I used cartoons as diaries. I still do. They're my way of figuring out the world, what's happening to me or what I'm thinking about.
Shooting in Los Angeles is always pleasant and comfortable. Shooting in New York is like being on 'Survivor.'
I started doing a Twitter feed when my father was dying. I was very distracted, preoccupied. It was upsetting.
When I was a kid, and I was watching TV, I just loved it so much that I wanted to crawl into that TV.
I can't get enough of self-help books of all kinds.
In L.A., you can put out a craft-service table anywhere, and it's no big deal. But in New York, people who walk by it on the street get really angry about it.
All I can really tell you about my father is that he did odd things like put tin foil on a bottle of beer after having a few sips, then put it in the refrigerator to perhaps have on another night.
My mother couldn't take having three boys. She was extremely jumpy, to say the least. Any noise startled her. The sound of a pot dropping on the ground could make her hit the ceiling.
As an adult, it's hard for me to remember my mother before her sickness. But if I go back into childhood, I can access that.
Yes, the people I draw don't have a wide variety of looks. Every now and then I'll spruce it up, like a woman will be wearing a two-piece suit as opposed to a one-piece, or a man will not be wearing a tie; he'll just have a collar.
We only got clothing once a year, like, right before school began.
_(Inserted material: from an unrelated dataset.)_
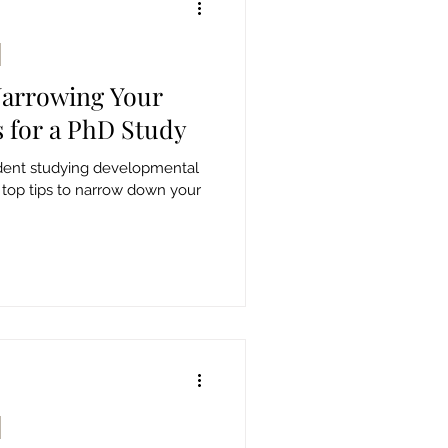
Narrowing Your
s for a PhD Study
udent studying developmental
 top tips to narrow down your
It's like, that's when you got your clothing.
It's self-soothing for me to draw. So if I'm upset, drawing makes me less upset.
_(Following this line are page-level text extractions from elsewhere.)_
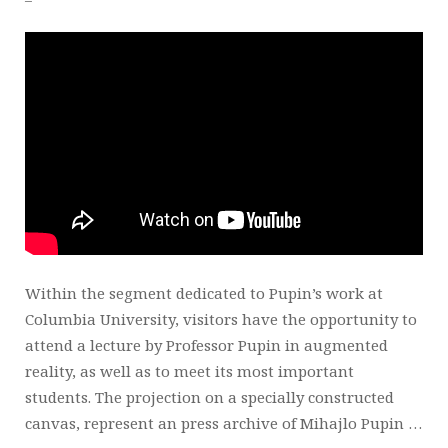
Within the segment dedicated to Pupin’s work at
Columbia University, visitors have the opportunity to
attend a lecture by Professor Pupin in augmented
reality, as well as to meet its most important
students. The projection on a specially constructed
canvas, represent an press archive of Mihajlo Pupin …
I've had to whine for everything I've ever really wanted.
I read the 'New Yorker' when I was a kid. I used to love the cartoons and pick the cartoons out of the library, so I felt I knew the world of their cartoons.
There was never any butter in our home. Just margarine. My parents acted like butter was lethal. I don't think I ever saw either one have a piece of butter. I would go over to friends' houses and down sticks of butter.
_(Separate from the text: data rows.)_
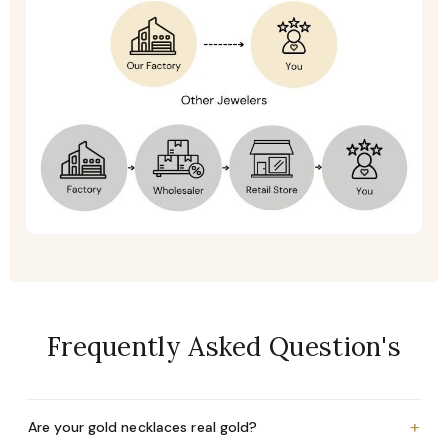
Frequently Asked Question's
+
Are your gold necklaces real gold?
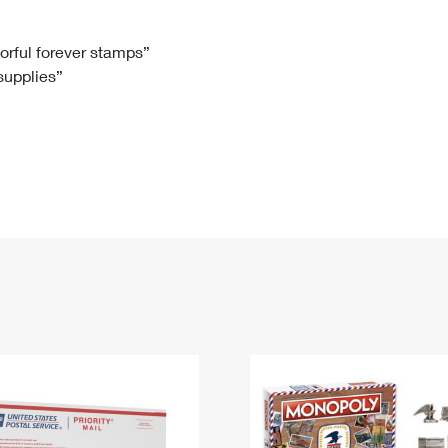
Tracking
Rent or Renew PO Box
Business Supplies
Renew a
Free Boxes
Click-N-Ship
Look Up
 Box
HS Codes
lorful forever stamps”
 supplies”
Transit Time Map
I love graduation speeches. I have always loved them; I will always love them.
Sometimes I'll be reading something online and just get so frustrated because of what people are saying.
I'm continually working on myself. Nothing ever actually works.
Graduation speeches force you to reflect. They are about consciousness. Nothing is better than consciousness.
My mother always bought our birthday gifts.
I started trying to be a writer and failed for years. I tried novels, short stories, sitcoms, movies, plays, anything. And then, to support myself, I had millions of jobs on the fringes of show business.
It was memorable the first time 'The New Yorker' bought a cartoon from me. I had been sending them batches for years every week, and they didn't respond to them.
I never really got into 'The Munsters' that much, but there was one aspect that was compelling. That was Marilyn. She was the only normal one among this group of creatures.
Of course I loved 'I Love Lucy' and saw every episode over and over again. I found it heartbreaking that Ricky got to be famous and have an exciting life at the Tropicana while Lucy was stuck in that terrible apartment with the Mertzes.
My cartoon life is in my office, and it's very separate and getting very in my own head. My television life is I'm begging one of the actors to say the line in the way I'd like them to.
I actually thought, like, I was sure 'Get Smart' and, like, 'James Bond' movies, I was sure that that's what real life was like.
In New York, all the crews read 'The New Yorker.' In Los Angeles, they don't know from 'The New Yorker.'
When I'm on the set, I'll come up with ideas if I'm sort of just between responsibilities, because there's a lot of sitting around on set. Invariably, though, the stuff I come up with on the set tends to be bad.
One quintessential moment in time is when you're 22, when you graduate college. And then another quintessential time is as a middle-age man. That's the convergence.
I go through my day remembering things like telephone cords.
When I was a kid, I would be watching TV shows like, you know, like 'Get Smart' and be like, 'That's what being an adult is.'
No, I never - no one ever - I never learned anything when I was a kid. Honestly, my parents had nothing to tell me - like, no wisdom, nothing.
Actually, I think that 'Seinfeld' tackles the same kinds of issues as 'Six Feet Under,' just in a different way.